Frekwencja nie rzuciła na kolana, z podawanych oficjalnie informacji o pojemności stadionu dochodzącej do 6 tysięcy prawdy było może 1/6, bo miejsc siedzących było około tysiąca. Zapewne reszta potencjalnych kibiców mogłaby stać za bramkami albo na wałach otaczających boisko. Oprócz tego można było ... wjechać autem na teren stadionu i zaparkować tuż za bramką, podobnie jak na meczach polskiej A-klasy!
W sumie można było powiedzieć, że obecnych kibiców było 250, z czego kilku stanowiło "młyn", podobno jedyny wśród drużyn ligi walijskiej. W przerwie oblężenie przeżywał pub zlokalizowany za jedną z bramek, gdzie miejscowi rozkoszowali się piwem i frytkami, na które trzeba było czekać w długiej kolejce. Charakterystyczne wśród miejscowych było także to, że posługiwali się w większości językiem walijskim, który jest całkowicie odmienny od angielskiego.

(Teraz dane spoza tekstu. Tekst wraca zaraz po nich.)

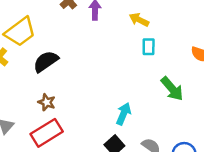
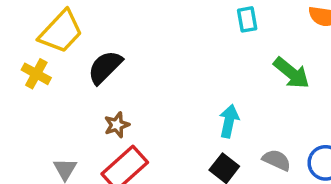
brown star: (47, 102) -> (117, 125), turned -30

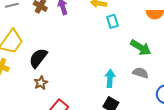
brown star: (117, 125) -> (41, 83), moved
gray semicircle: (277, 160) -> (140, 73), moved

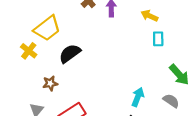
brown star: (41, 83) -> (50, 83), moved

Co do samego meczu to skończył się zwycięstwem drużyny gości Aberystwyth Town 2:1, które skutecznie przeprowadzało kontrataki i wypunktowało gospodarzy. Poziom meczu, oprócz początku drugiej połowy, zbytnio nie zachwycił, typowa wyspiarska piłka typu "kick and run" czyli dużo walki w powietrzu i wykopów do przodu.
Mecz i cała otoczka piłkarska walijskiej Premiership zbytnio nie zachwyciła, niczym nie różniąc się od poziomu klasy okręgowej w Polsce. Kolega Rafał następnego dnia udał się na ciekawsze wydarzenia niż w Port Talbot, mianowicie skierował się w kierunku Birmingham, gdzie miał przyjemność obejrzenia meczu Aston Villa - Arsenal zaś w niedzielę zasiadł na stadionie w Liverpoolu, jako widz pojedynku Everton - Crystal Palace.